Sandbox Guide — VideoDB Global Online Hackathon, May 2026

Overview

For the hackathon, VideoDB has unlocked selected models so you can build with video indexing and GenAI workflows. Use the VideoDB SDK to ingest media, index it with AI, and expose video/audio perception to your agent or application.

Pipe in live streams, uploaded files, RTSP feeds, YouTube links, or any continuous media source. Build spoken-word, scene, and visual indexes; search across ingested media; compose clips; trigger events; and wire responses into Slack, web apps, or phone workflows.

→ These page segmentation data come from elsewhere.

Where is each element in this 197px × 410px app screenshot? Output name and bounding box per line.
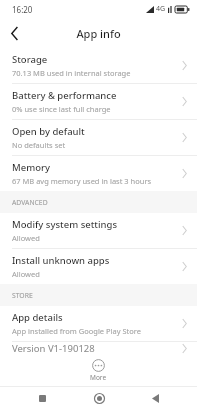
staticText: 67 MB avg memory used in last 3 hours xyxy=(12,176,152,186)
button[interactable]: Modify system settings xyxy=(0,213,197,248)
staticText: 16:20 xyxy=(12,4,33,15)
staticText: No defaults set xyxy=(12,140,66,150)
button[interactable]: Version V1-190128 xyxy=(0,342,197,354)
button[interactable]: Storage xyxy=(0,48,197,83)
button[interactable]: Back xyxy=(0,18,30,48)
staticText: Allowed xyxy=(12,269,40,279)
staticText: App installed from Google Play Store xyxy=(12,326,141,336)
staticText: App details xyxy=(12,311,63,324)
button[interactable]: Install unknown apps xyxy=(0,249,197,284)
button[interactable]: Recents xyxy=(27,386,57,410)
staticText: More xyxy=(90,373,107,382)
staticText: Install unknown apps xyxy=(12,254,110,267)
staticText: 70.13 MB used in internal storage xyxy=(12,68,131,78)
staticText: Battery & performance xyxy=(12,89,117,102)
staticText: Allowed xyxy=(12,233,40,243)
staticText: Storage xyxy=(12,53,48,66)
button[interactable]: Back xyxy=(140,386,170,410)
button[interactable]: Battery & performance xyxy=(0,84,197,119)
button[interactable]: Open by default xyxy=(0,120,197,155)
staticText: Memory xyxy=(12,161,51,174)
button[interactable]: App details xyxy=(0,306,197,341)
button[interactable]: More xyxy=(80,357,117,384)
staticText: Open by default xyxy=(12,125,85,138)
staticText: Version V1-190128 xyxy=(12,342,95,354)
button[interactable]: Memory xyxy=(0,156,197,191)
staticText: App info xyxy=(76,26,121,41)
staticText: ADVANCED xyxy=(12,198,48,207)
staticText: STORE xyxy=(12,291,33,300)
staticText: 4G xyxy=(156,4,166,14)
button[interactable]: Home xyxy=(84,386,114,410)
staticText: Modify system settings xyxy=(12,218,118,231)
staticText: 0% use since last full charge xyxy=(12,104,111,114)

A VideoDB sandbox is a dedicated compute pool for model workloads. Create one sandbox, wait for it to become active, pass its sandbox_id into supported generation/indexing APIs, then stop it when you're finished to conserve credits.

Try the notebook first

Recommended Start with the runnable sandbox notebook before copying snippets from this guide. It walks through creating a sandbox, scene indexing, OmniVoice, FLUX, combining assets, and stopping compute billing end-to-end.

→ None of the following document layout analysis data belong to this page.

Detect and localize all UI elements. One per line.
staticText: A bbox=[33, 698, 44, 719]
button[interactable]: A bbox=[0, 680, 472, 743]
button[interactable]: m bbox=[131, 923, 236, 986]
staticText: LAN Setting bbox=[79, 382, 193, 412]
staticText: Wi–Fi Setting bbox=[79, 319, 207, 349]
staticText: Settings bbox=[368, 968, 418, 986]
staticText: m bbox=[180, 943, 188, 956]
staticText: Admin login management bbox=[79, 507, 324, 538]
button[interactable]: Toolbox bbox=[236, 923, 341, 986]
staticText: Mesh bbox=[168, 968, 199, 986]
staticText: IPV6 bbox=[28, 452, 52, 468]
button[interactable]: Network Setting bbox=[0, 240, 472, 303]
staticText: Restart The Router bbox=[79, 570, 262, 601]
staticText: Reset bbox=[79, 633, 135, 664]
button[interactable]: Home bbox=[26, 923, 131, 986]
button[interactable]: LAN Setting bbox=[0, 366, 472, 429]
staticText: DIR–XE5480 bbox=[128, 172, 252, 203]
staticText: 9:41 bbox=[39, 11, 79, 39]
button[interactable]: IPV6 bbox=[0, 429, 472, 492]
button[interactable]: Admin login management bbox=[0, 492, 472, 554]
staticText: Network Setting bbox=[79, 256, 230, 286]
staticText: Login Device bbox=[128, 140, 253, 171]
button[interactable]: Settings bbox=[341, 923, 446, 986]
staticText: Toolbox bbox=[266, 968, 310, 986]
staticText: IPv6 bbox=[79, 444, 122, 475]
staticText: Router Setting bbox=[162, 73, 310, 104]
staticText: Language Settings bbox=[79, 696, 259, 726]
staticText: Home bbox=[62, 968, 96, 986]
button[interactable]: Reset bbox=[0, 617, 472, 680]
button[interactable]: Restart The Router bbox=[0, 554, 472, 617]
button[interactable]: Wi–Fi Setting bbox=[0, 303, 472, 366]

Open the sandbox compute notebook in the VideoDB cookbook hackathon branch, or launch it directly in Google Colab.

Prerequisites

Install the hackathon branch of the VideoDB SDK:

shell

!pip install "git+https://github.com/Video-DB/videodb-python.git@hackathon"

python

from videodb import connect, SandboxModel, SandboxTier, IndexType, SearchType, SceneExtractionType, play_stream

conn = connect()
coll = conn.get_collection()

Your environment should include the normal VideoDB credentials/API key expected by videodb.connect().

Sandbox lifecycle

1. Create a sandbox

python

sandbox = conn.create_sandbox(
    tier=SandboxTier.medium,
    idle_timeout=600,    # stop after 10 minutes of inactivity
)
print(f"Sandbox: {sandbox.id}, Status: {sandbox.status}, Tier: {sandbox.tier}")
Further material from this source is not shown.